|Anatomical terms of neuroanatomy|
The olfactory tract is a bilateral bundle of afferent nerve fibers from the mitral and tufted cells of the olfactory bulb that connects to several target regions in the brain, including the piriform cortex, amygdala, and entorhinal cortex. It is a narrow white band, triangular on coronal section, the apex being directed upward.
The olfactory tract and olfactory bulb lie in the olfactory sulcus a sulcus formed by the medial orbital gyrus on the inferior surface of each frontal lobe. The olfactory tracts lie in the sulci which run closely parallel to the midline.
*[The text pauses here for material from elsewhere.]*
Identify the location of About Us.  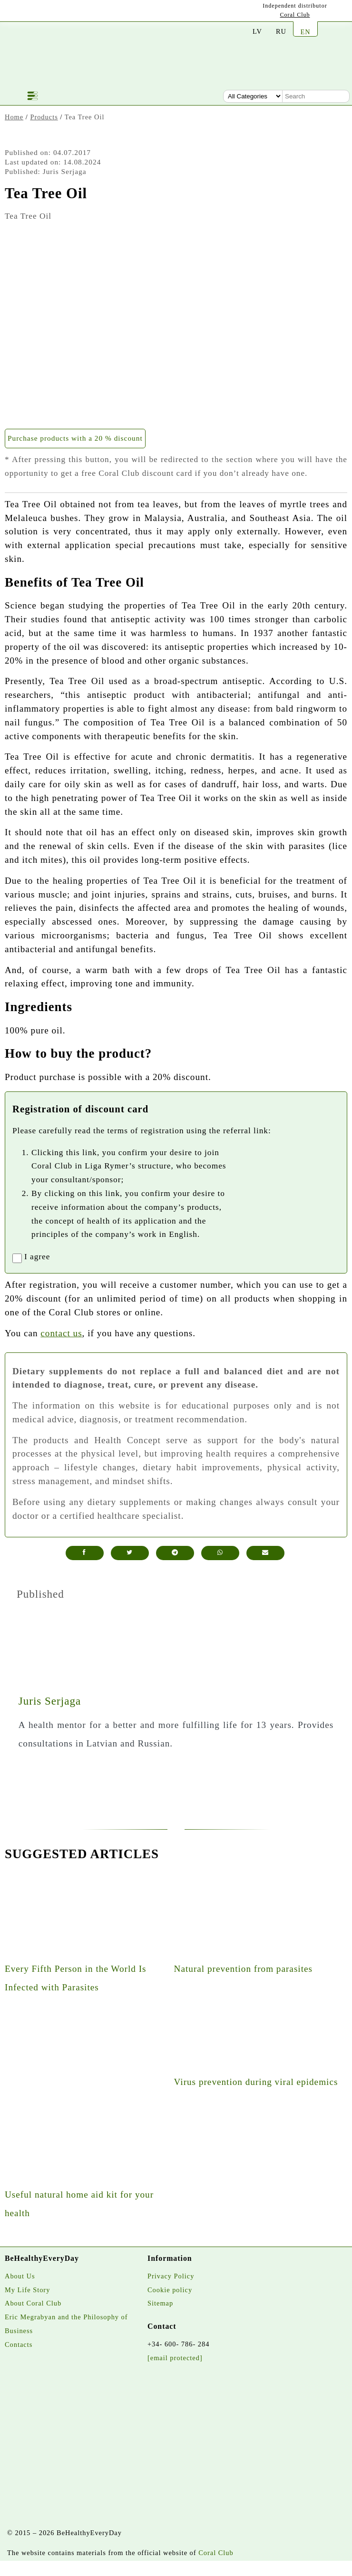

Fibers of the olfactory tract appear to end in the antero-lateral part of the olfactory tubercle, the dorsal and external parts of the anterior olfactory nucleus, the frontal and temporal parts of the prepyriform area, the cortico-medial group of amygdala nuclei and the nucleus of the stria terminalis.
The olfactory tract divides posteriorly into a medial and a lateral stria.  Caudal to this is the olfactory trigone, and the anterior perforated substance.
The medial olfactory stria turns medially behind the parolfactory area and ends in the subcallosal gyrus; in some cases a small intermediate stria is seen running backward to the anterior perforated substance.
The lateral olfactory stria is directed across the lateral part of the anterior perforated substance and then bends abruptly medially toward the uncus of the parahippocampal gyrus.
Destruction to the olfactory tract results in ipsilateral anosmia (loss of the ability to smell). Anosmia either total or partial is a symptom of Kallmann syndrome a genetic disorder that results in disruption of the development of the olfactory tract. The depth of the olfactory sulcus is an indicator of such congenital anosmia.